▸ **Task inputs**:
______

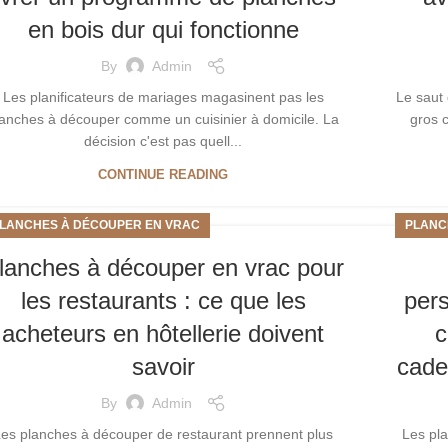
en bois dur qui fonctionne
By
Admin
Les planificateurs de mariages magasinent pas les
Le saut 
lanches à découper comme un cuisinier à domicile. La
gros c
décision c'est pas quell...
CONTINUE READING
LANCHES À DÉCOUPER EN VRAC
PLANC
lanches à découper en vrac pour
les restaurants : ce que les
pers
acheteurs en hôtellerie doivent
c
savoir
cade
By
Admin
es planches à découper de restaurant prennent plus
Les pla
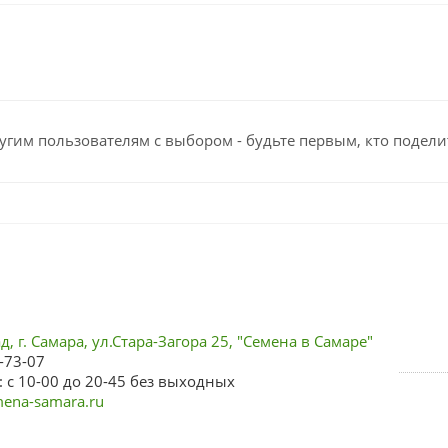
угим пользователям с выбором - будьте первым, кто подели
, г. Самара, ул.Стара-Загора 25, "Семена в Самаре"
-73-07
 с 10-00 до 20-45 без выходных
ena-samara.ru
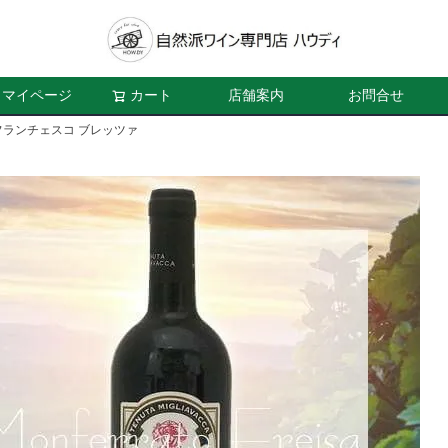
マイページ
カート
店舗案内
お問合せ
ランチェスコ ブレッツァ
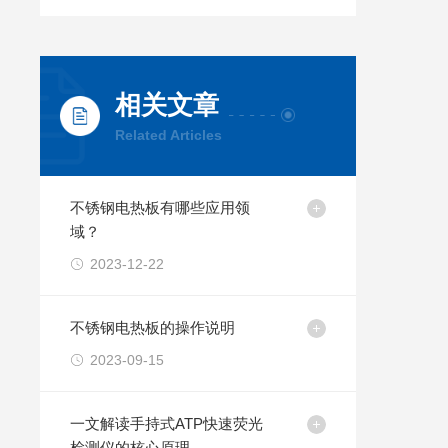
相关文章
Related Articles
不锈钢电热板有哪些应用领
域？
2023-12-22
不锈钢电热板的操作说明
2023-09-15
一文解读手持式ATP快速荧光
检测仪的核心原理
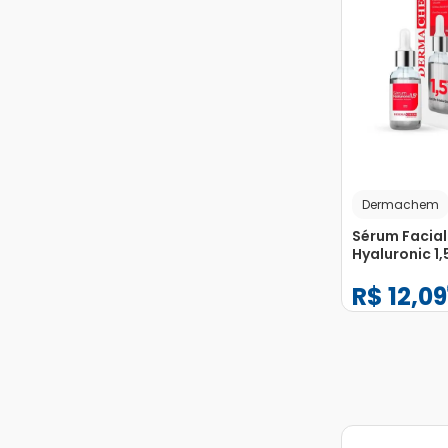
Dermachem
Sérum Facial
Hyaluronic 1
Dermachem 
R$
12
,
09
−
+
1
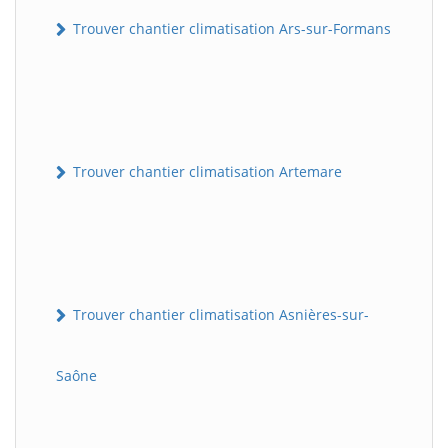
Trouver chantier climatisation Ars-sur-Formans
Trouver chantier climatisation Artemare
Trouver chantier climatisation Asnières-sur-
Saône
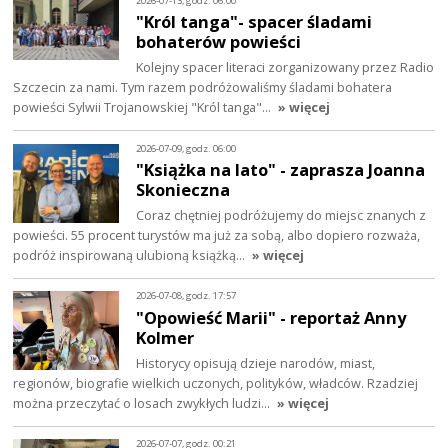
2026-07-13, godz. 06:00
"Król tanga"- spacer śladami
bohaterów powieści
Kolejny spacer literaci zorganizowany przez Radio
Szczecin za nami. Tym razem podróżowaliśmy śladami bohatera
powieści Sylwii Trojanowskiej "Król tanga"…
» więcej
2026-07-09, godz. 06:00
"Książka na lato" - zaprasza Joanna
Skonieczna
Coraz chętniej podróżujemy do miejsc znanych z
powieści. 55 procent turystów ma już za sobą, albo dopiero rozważa,
podróż inspirowaną ulubioną książką…
» więcej
2026-07-08, godz. 17:57
"Opowieść Marii" - reportaż Anny
Kolmer
Historycy opisują dzieje narodów, miast,
regionów, biografie wielkich uczonych, polityków, władców. Rzadziej
można przeczytać o losach zwykłych ludzi…
» więcej
2026-07-07, godz. 00:21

______

▸ **Work request**: Copy each line in the entries above where "godz" turns up.

▸ **Output**:
2026-07-13, godz. 06:00
2026-07-09, godz. 06:00
2026-07-08, godz. 17:57
2026-07-07, godz. 00:21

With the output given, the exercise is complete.